柄が合わないまま貼ると、壁一面が「印刷された紙」に見えてしまいます。

剥がすときに下地を傷めれば、賃貸なら補修費の話にもなる。

コンクリート柄を選ぶ軸、質感による違い、場所ごとの優先順位の3点を中心にまとめます。

壁デコ.com編集部

「壁デコ.com」は、賃貸でも楽しめるウォールステッカー・壁装飾のアイデアを発信するメディアです。子供部屋や身長計、おしゃれな北欧デザインから、きれいな貼り方・剥がし方、原状回復のコツまで、部屋別・用途別の最適解を編集部が検証してお伝えします。

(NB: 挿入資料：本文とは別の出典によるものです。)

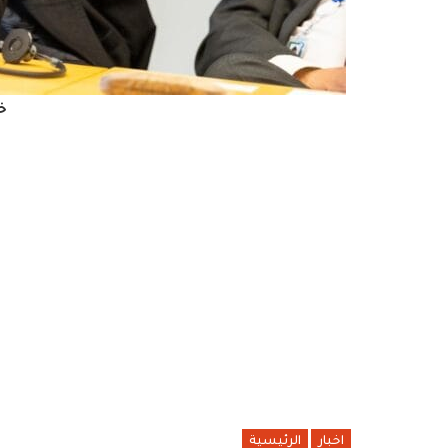
خ
اخبار
الرئيسية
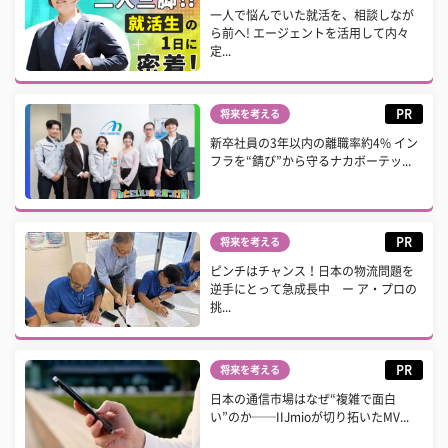
一人で悩んでいた就活を、相談しなが
ら前へ! エージェントを活用して内々
定...
PR
将来を考える
新卒社員の3年以内の離職率約4% イン
フラを“錆び”から守るナカボーテッ...
PR
将来を考える
ピンチはチャンス！日本の物流問題を
逆手にとって急成長中 ー ア・プロの
挑...
PR
将来を考える
日本の通信市場はなぜ“複雑で面白
い”のか──IIJmioが切り拓いたMV...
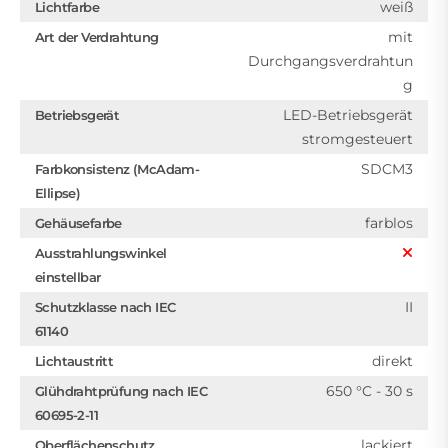
weiß
Lichtfarbe
mit
Art der Verdrahtung
Durchgangsverdrahtun
g
LED-Betriebsgerät
Betriebsgerät
stromgesteuert
SDCM3
Farbkonsistenz (McAdam-
Ellipse)
farblos
Gehäusefarbe
Ausstrahlungswinkel
einstellbar
II
Schutzklasse nach IEC
61140
direkt
Lichtaustritt
650 °C - 30 s
Glühdrahtprüfung nach IEC
60695-2-11
lackiert
Oberflächenschutz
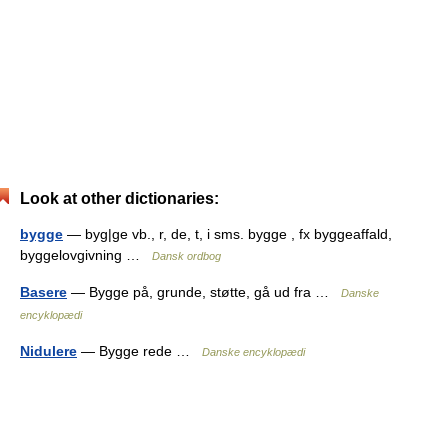
Look at other dictionaries:
bygge
— byg|ge vb., r, de, t, i sms. bygge , fx byggeaffald,
byggelovgivning …
Dansk ordbog
Basere
— Bygge på, grunde, støtte, gå ud fra …
Danske
encyklopædi
Nidulere
— Bygge rede …
Danske encyklopædi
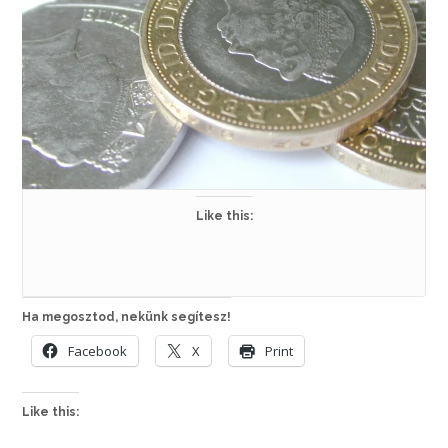
Like this:
Ha megosztod, nekünk segítesz!
Facebook
X
Print
Like this:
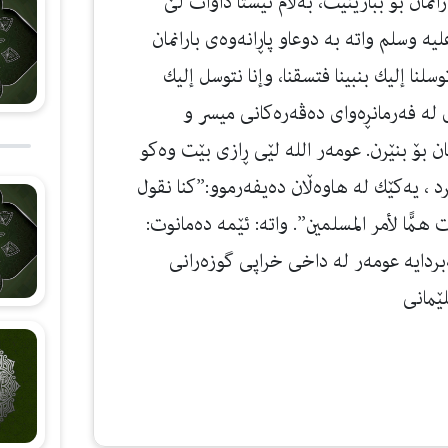
انمان بۆ ببارێنێت، به‌ڵام ئێستا داوات لێ
لیه وسلم واتە بە دوعاو پاڕانەوەی بارانمان
وسلنا إليك بنبينا فتسقنا، وإنا نتوسل إليك
ون“. 3- هه‌روه‌ها داوای له‌ فه‌رمانڕه‌وای ده‌ڤه‌ره‌كانی میسر و
ان بۆ بنێرن. عومه‌ر الله لێی ڕازی بێت وه‌كو
 ، یه‌كێك له‌ هاوه‌ڵان ده‌یفه‌رموو:”كنا نقول
ت همًّا لأمر المسلمين”. واته‌: ئێمه‌ ده‌مانوت:
‌بردایه‌ عومه‌ر له‌ داخی خراپی گوزه‌رانی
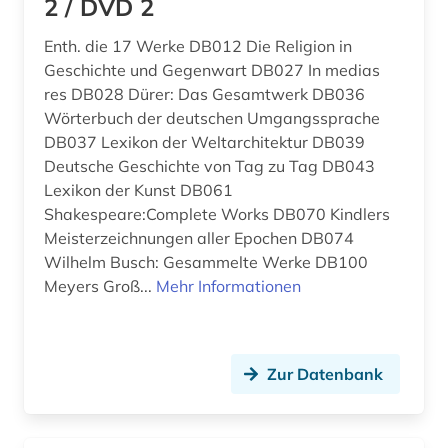
2 / DVD 2
anthropologie (7)
Finnland (14)
anthropologische linguistik (1)
Enth. die 17 Werke DB012 Die Religion in
Frankreich (3)
Geschichte und Gegenwart DB027 In medias
anthroposophie (1)
GUS (3)
res DB028 Dürer: Das Gesamtwerk DB036
Wörterbuch der deutschen Umgangssprache
antiheld (1)
Griechenland (2)
DB037 Lexikon der Weltarchitektur DB039
Deutsche Geschichte von Tag zu Tag DB043
antike (4)
Griechenland (Altertum) (2)
Lexikon der Kunst DB061
antike religionen (1)
Shakespeare:Complete Works DB070 Kindlers
Großbritannien (16)
Meisterzeichnungen aller Epochen DB074
aphorismus (1)
Hamburg (1)
Wilhelm Busch: Gesammelte Werke DB100
Meyers Groß...
Mehr Informationen
arabien (1)
Irland (1)
arabisch (24)
Island (9)
arabische literatur (2)
Zur Datenbank
Israel (6)
arabische philosophie (1)
Italien (9)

※本記事はAIの補助を得て作成し編集部が校正しています。

選ぶ前に押さえたいリメイクシートの軸

コンクリート柄で効いてくる軸は、大きく3つに絞られます。

柄のスケール、表面の質感、そして貼る面の下地。

この順で見ていくと迷いにくくなります。

柄のスケール(模様の大きさ)

コンクリート柄は、シミやムラ、打ち継ぎの線といった不規則な模様で構成されています。

この模様の周期が製品ごとに違う。

周期が長い柄を幅45cmほどの小さな面に貼ると、模様の一部だけが切り取られ、単なる灰色のグラデーションに見えてしまいます。

逆に細かいムラが密に入った柄は、広い壁に貼ると全体が均一なグレーに見えてしまい、コンクリートらしさが薄れる。貼る面積と柄の周期を合わせることが先です。

表面の質感(エンボスの有無)

コンクリートは本来ざらついた素材です。

それを平滑なフィルムに印刷しただけだと、光を均一に反射して「写真の壁」に見えます。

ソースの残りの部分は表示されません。